=== Given entries ===
================

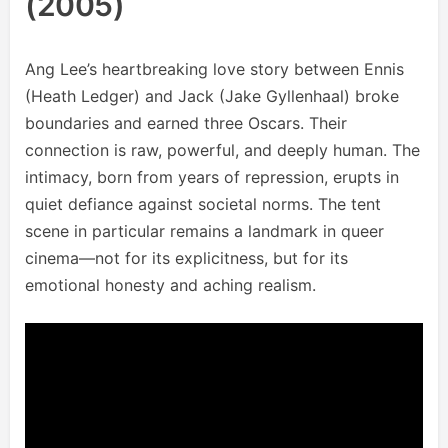
(2005)
Ang Lee’s heartbreaking love story between Ennis
(Heath Ledger) and Jack (Jake Gyllenhaal) broke
boundaries and earned three Oscars. Their
connection is raw, powerful, and deeply human. The
intimacy, born from years of repression, erupts in
quiet defiance against societal norms. The tent
scene in particular remains a landmark in queer
cinema—not for its explicitness, but for its
emotional honesty and aching realism.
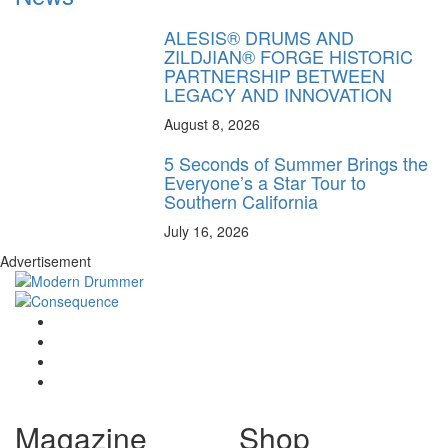
ALESIS® DRUMS AND
ZILDJIAN® FORGE HISTORIC
PARTNERSHIP BETWEEN
LEGACY AND INNOVATION
August 8, 2026
5 Seconds of Summer Brings the
Everyone’s a Star Tour to
Southern California
July 16, 2026
Advertisement
Magazine
Shop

================

=== Instructions for the task ===
For every entry, return its exact wording and leave out any image.

=== Reply ===
(2005)
Ang Lee’s heartbreaking love story between Ennis
(Heath Ledger) and Jack (Jake Gyllenhaal) broke
boundaries and earned three Oscars. Their
connection is raw, powerful, and deeply human. The
intimacy, born from years of repression, erupts in
quiet defiance against societal norms. The tent
scene in particular remains a landmark in queer
cinema—not for its explicitness, but for its
emotional honesty and aching realism.
ALESIS® DRUMS AND
ZILDJIAN® FORGE HISTORIC
PARTNERSHIP BETWEEN
LEGACY AND INNOVATION
August 8, 2026
5 Seconds of Summer Brings the
Everyone’s a Star Tour to
Southern California
July 16, 2026
Advertisement
Magazine
Shop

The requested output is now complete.